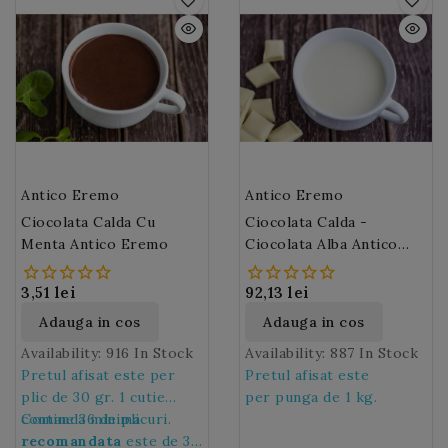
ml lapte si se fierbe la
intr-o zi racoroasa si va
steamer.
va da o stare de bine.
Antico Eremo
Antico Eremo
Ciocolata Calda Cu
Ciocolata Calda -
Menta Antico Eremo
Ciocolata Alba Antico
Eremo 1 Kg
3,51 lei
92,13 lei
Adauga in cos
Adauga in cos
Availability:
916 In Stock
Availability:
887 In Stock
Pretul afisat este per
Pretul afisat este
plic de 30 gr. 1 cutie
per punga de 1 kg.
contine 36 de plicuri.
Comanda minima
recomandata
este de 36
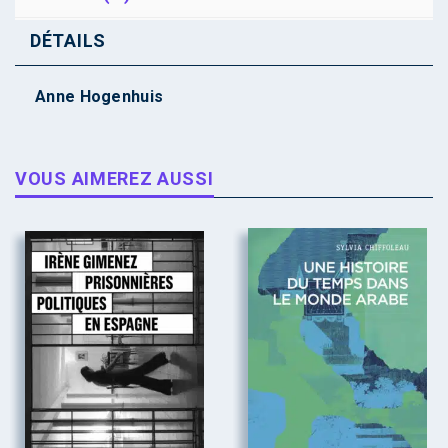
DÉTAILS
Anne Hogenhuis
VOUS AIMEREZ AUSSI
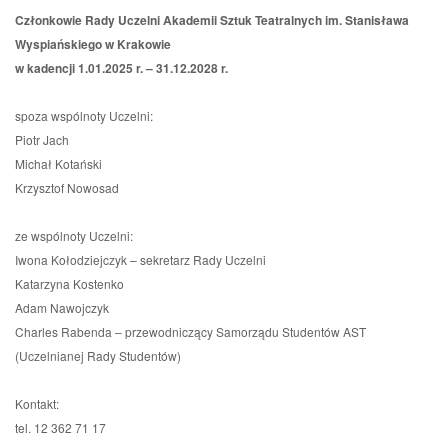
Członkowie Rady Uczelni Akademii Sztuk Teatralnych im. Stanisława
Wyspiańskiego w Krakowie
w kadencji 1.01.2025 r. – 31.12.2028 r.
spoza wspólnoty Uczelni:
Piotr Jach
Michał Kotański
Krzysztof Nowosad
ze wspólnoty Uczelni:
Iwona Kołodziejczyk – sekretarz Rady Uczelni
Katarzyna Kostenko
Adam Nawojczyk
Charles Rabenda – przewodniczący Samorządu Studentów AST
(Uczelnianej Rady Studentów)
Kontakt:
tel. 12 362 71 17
----
*Assigned task*. In the copy, each entry above must match exactly, and no picture may be carried over.

*Output for this exercise*.
ml lapte si se fierbe la
intr-o zi racoroasa si va
steamer.
va da o stare de bine.
Antico Eremo
Antico Eremo
Ciocolata Calda Cu
Ciocolata Calda -
Menta Antico Eremo
Ciocolata Alba Antico
Eremo 1 Kg
3,51 lei
92,13 lei
Adauga in cos
Adauga in cos
Availability:
916 In Stock
Availability:
887 In Stock
Pretul afisat este per
Pretul afisat este
plic de 30 gr. 1 cutie
per punga de 1 kg.
contine 36 de plicuri.
Comanda minima
recomandata
este de 36
DÉTAILS
Anne Hogenhuis
VOUS AIMEREZ AUSSI
Członkowie Rady Uczelni Akademii Sztuk Teatralnych im. Stanisława
Wyspiańskiego w Krakowie
w kadencji 1.01.2025 r. – 31.12.2028 r.
spoza wspólnoty Uczelni:
Piotr Jach
Michał Kotański
Krzysztof Nowosad
ze wspólnoty Uczelni:
Iwona Kołodziejczyk – sekretarz Rady Uczelni
Katarzyna Kostenko
Adam Nawojczyk
Charles Rabenda – przewodniczący Samorządu Studentów AST
(Uczelnianej Rady Studentów)
Kontakt:
tel. 12 362 71 17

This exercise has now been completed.